This guide explains how to scrape images from websites using Python and Selenium, enhancing data collection for machine learning, market analysis, and content curation:
- Benefits of Image Extraction
- Python Image Extraction Tutorial
- Getting Started
- Installing Selenium
- Connecting to the Target Website
- Analyzing the Target Website
- Gathering Image URLs
- Downloading the Images
- Complete Code Solution
- Future Enhancements
Web scraping isn't limited to text information. You can target various data types, including multimedia files like images. Extracting images from websites serves several valuable purposes:
- Collect training data for AI and machine learning models: Download images to improve your model's accuracy and performance.
- Analyze competitors' visual marketing strategies: Help your marketing team understand trends by examining images your competitors use to convey key messages.
- Automate collection of high-quality visuals: Gather engaging images to boost your website and social media presence, helping capture and maintain audience interest.
To extract images from a webpage, you'll need to follow these key steps:
- Establish a connection with the target website
- Identify and select relevant image HTML elements
- Extract image URLs from these elements
- Download the actual image files using these URLs
For this tutorial, we'll work with Unsplash, one of the web's most popular image repositories. Here's what the search results page for "wallpaper" free images looks like:
Notice how the page continuously loads new images as you scroll down. This dynamic loading requires browser automation tools for effective scraping.
We'll be working with this specific URL:
https://unsplash.com/s/photos/wallpaper?license=free
Before beginning, ensure you have Python 3 installed on your computer. If not, download the installer, run it, and follow the setup instructions.
Set up your Python image extraction project with these commands:
mkdir image-scraper
cd image-scraper
python -m venv env
This creates an image-scraper
directory with a Python virtual environment inside.

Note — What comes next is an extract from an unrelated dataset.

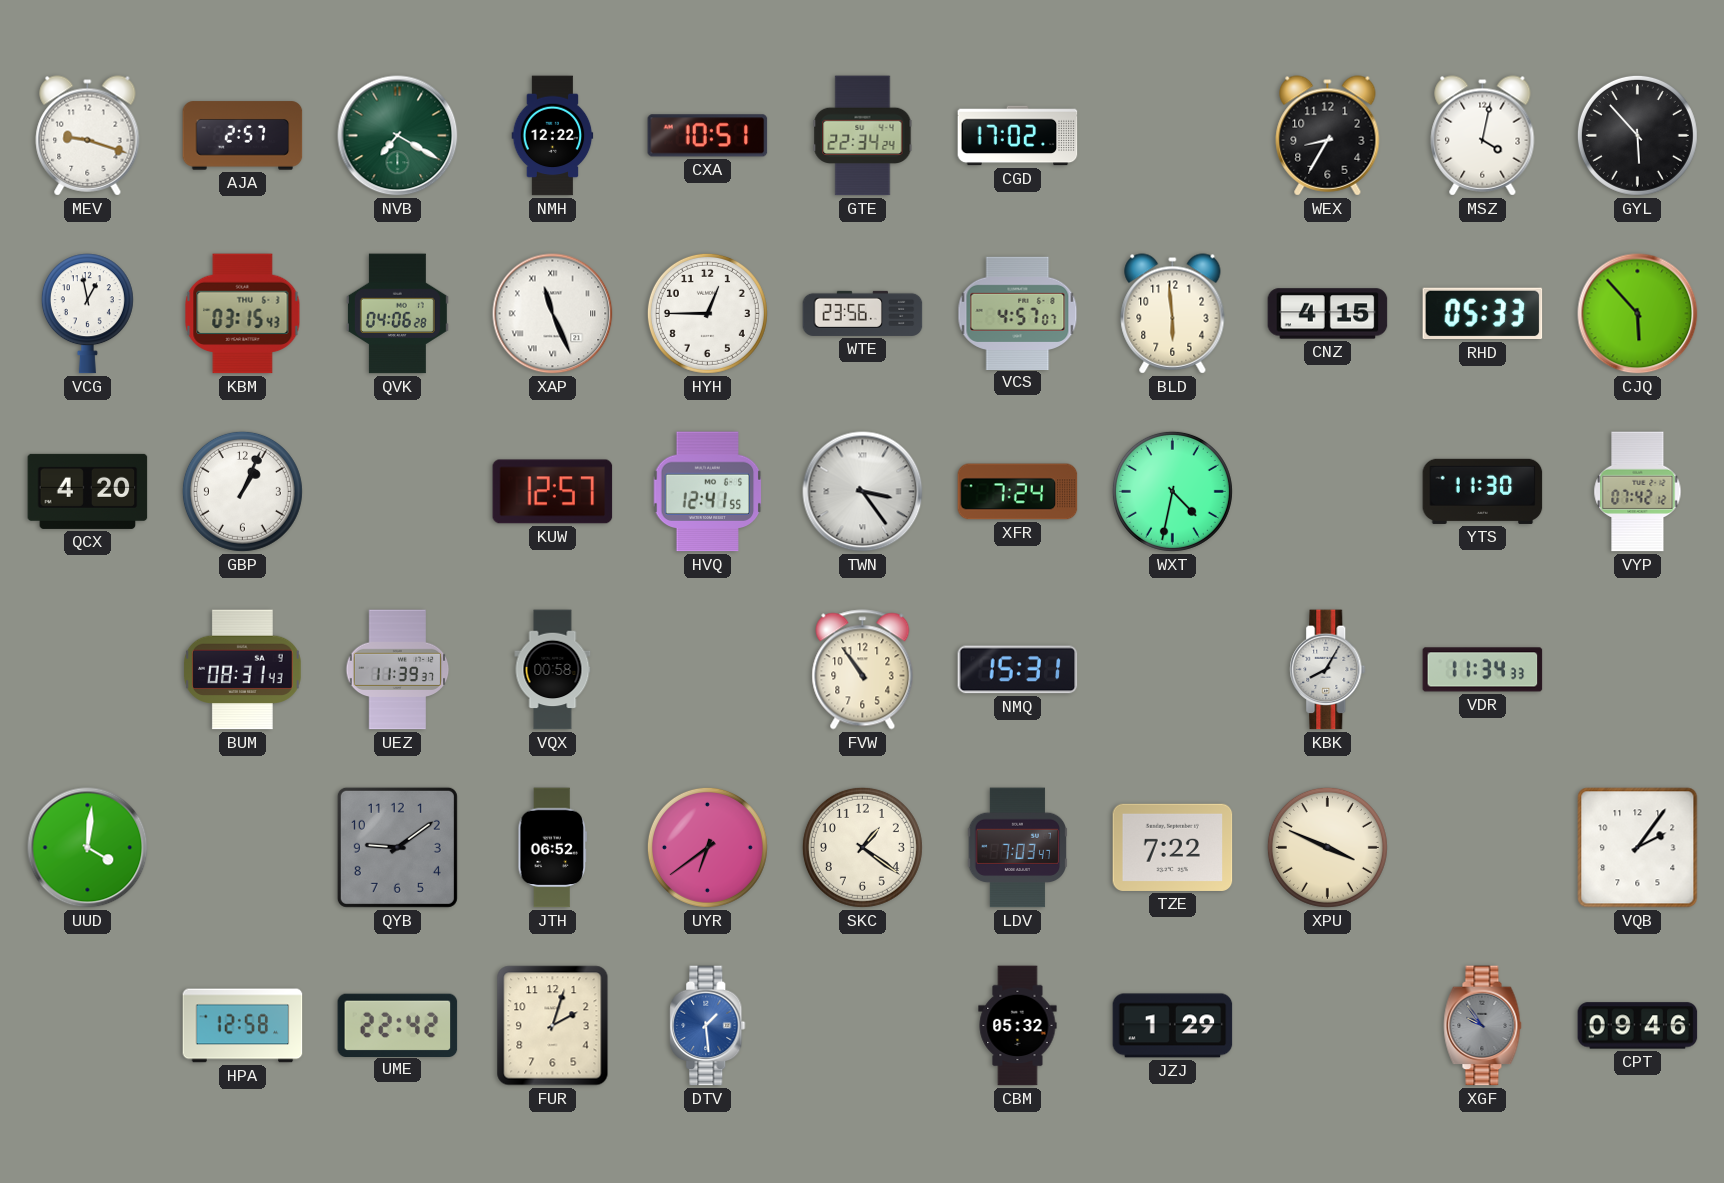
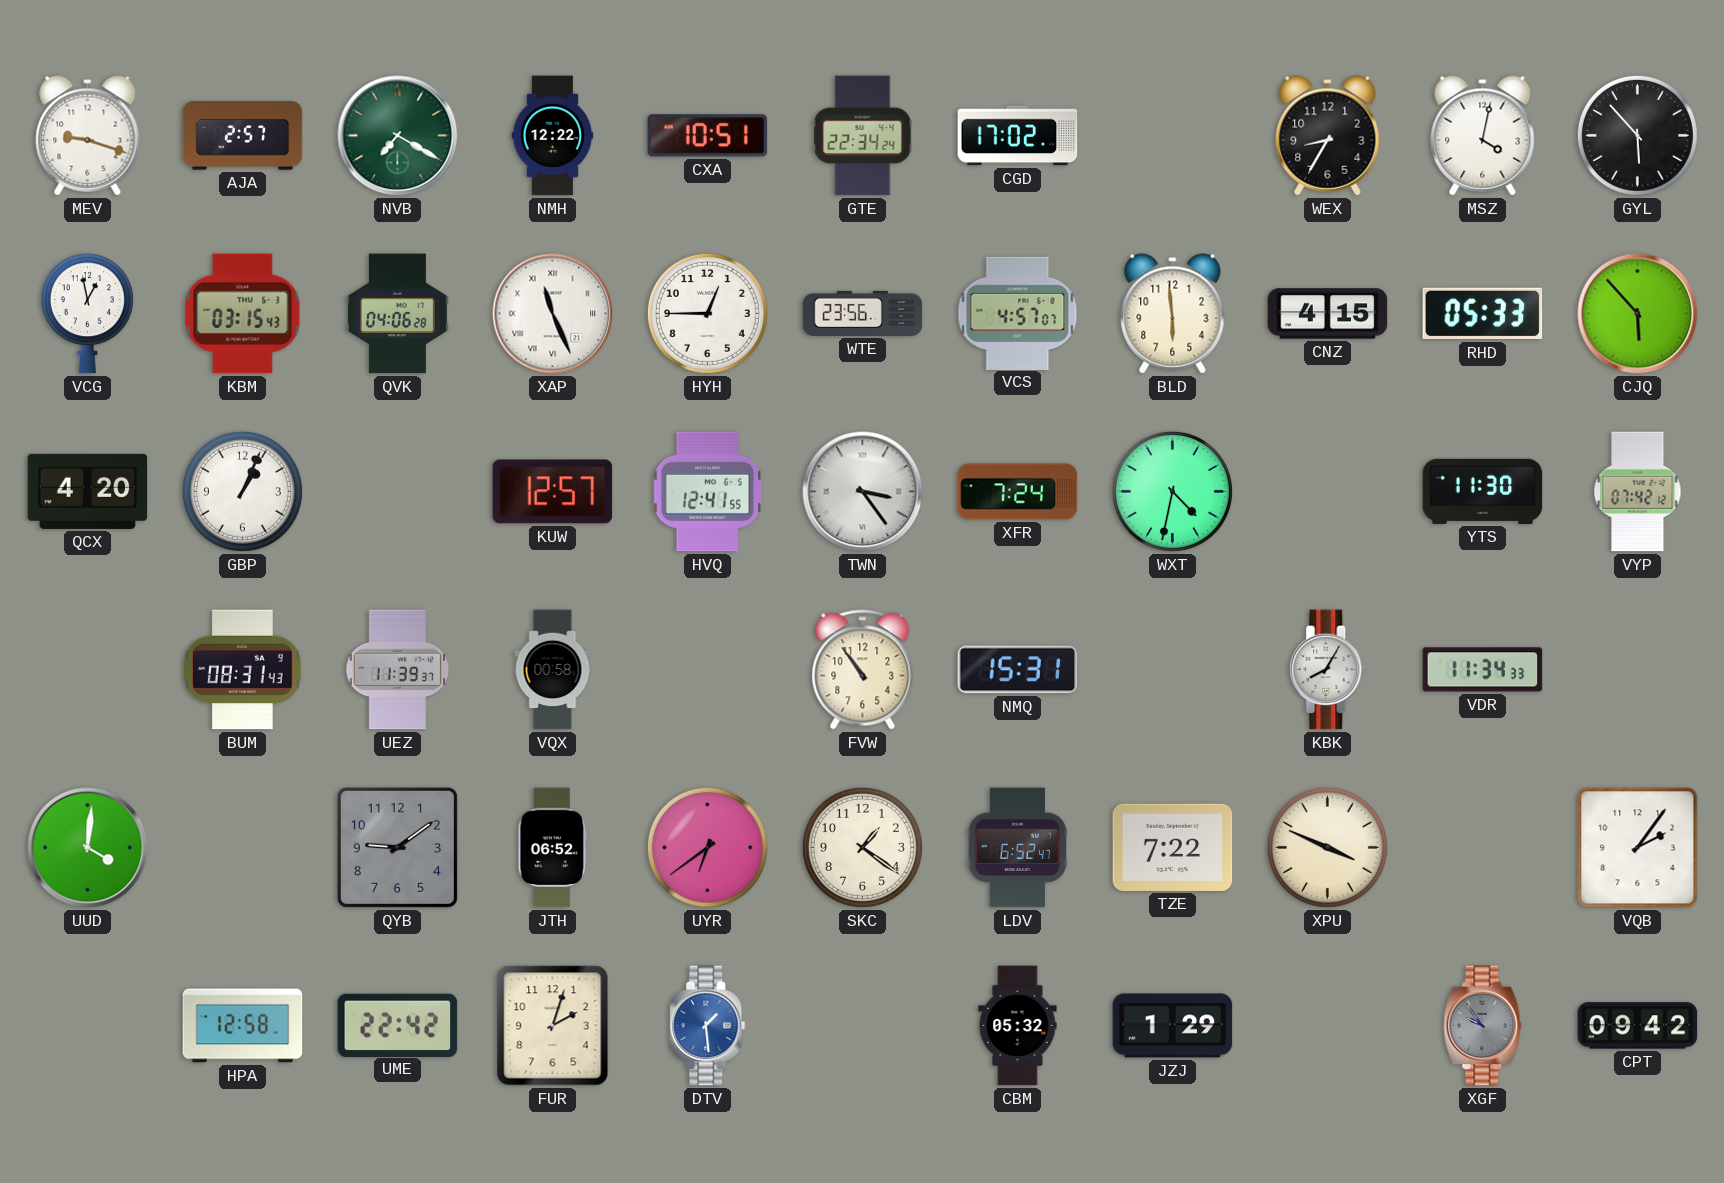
LDV: 7:03 -> 6:52
CPT: 09:46 -> 09:42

Open the project folder in your preferred Python IDE. PyCharm Community Edition or Visual Studio Code with the Python extension are excellent choices.
Create a scraper.py
file in your project folder and add this initial code:
print('Hello, World!')
Currently, this file simply displays "Hello, World!" but we'll soon transform it into an image extraction tool.
Test that your script works by clicking your IDE's run button or executing:
python scraper.py
You should see the following output in your terminal:
Hello, World!
Perfect! Your Python project is ready. Now let's implement the logic needed to extract images from websites.
Selenium is an excellent library for image extraction because it handles both static and dynamic website content. As a browser automation tool, it can render pages that require JavaScript execution. Learn more in the Selenium web scraping guide.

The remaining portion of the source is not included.